BEGIN Source data

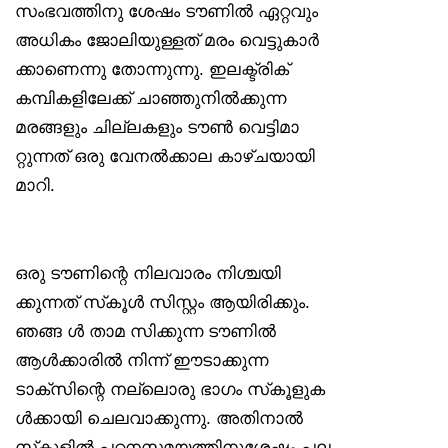
സംഭവത്തിനു ശേഷം ടൗണിൽ ഏറ്റവും
അധികം ജോലിയുള്ളത് മരം വെട്ടുകാർ
ക്കാണെന്നു തോന്നുന്നു. ഇലക്ട്രിക്
കമ്പികളിലേക്ക് ചാഞ്ഞുനിൽക്കുന്ന
മരങ്ങളും ചില്ലകളും ടൗൺ വെട്ടിമാ
റ്റുന്നത് ഒരു വേനൽക്കാല കാഴ്ചയായി
മാറി.
ഒരു ടൗണിന്റെ നിലവാരം നിശ്ചയി
ക്കുന്നത് സ്‌കൂൾ സിസ്റ്റം ആയിരിക്കും.
ഞങ്ങ ൾ താമ സിക്കുന്ന ടൗണിൽ
ആൾക്കാരിൽ നിന്ന് ഈടാക്കുന്ന
ടാക്‌സിന്റെ നല്ലൊരു ഭാഗം സ്‌കൂളുക
ൾക്കായി ചെലവാക്കുന്നു. അതിനാൽ
സ്‌കൂളിൽ പഠനസമയത്തിനുശേഷം പല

END Source data

Task goal: Give the data above again, exactly and completely. No pictures go in.

Answer below:
സംഭവത്തിനു ശേഷം ടൗണിൽ ഏറ്റവും
അധികം ജോലിയുള്ളത് മരം വെട്ടുകാർ
ക്കാണെന്നു തോന്നുന്നു. ഇലക്ട്രിക്
കമ്പികളിലേക്ക് ചാഞ്ഞുനിൽക്കുന്ന
മരങ്ങളും ചില്ലകളും ടൗൺ വെട്ടിമാ
റ്റുന്നത് ഒരു വേനൽക്കാല കാഴ്ചയായി
മാറി.
ഒരു ടൗണിന്റെ നിലവാരം നിശ്ചയി
ക്കുന്നത് സ്‌കൂൾ സിസ്റ്റം ആയിരിക്കും.
ഞങ്ങ ൾ താമ സിക്കുന്ന ടൗണിൽ
ആൾക്കാരിൽ നിന്ന് ഈടാക്കുന്ന
ടാക്‌സിന്റെ നല്ലൊരു ഭാഗം സ്‌കൂളുക
ൾക്കായി ചെലവാക്കുന്നു. അതിനാൽ
സ്‌കൂളിൽ പഠനസമയത്തിനുശേഷം പല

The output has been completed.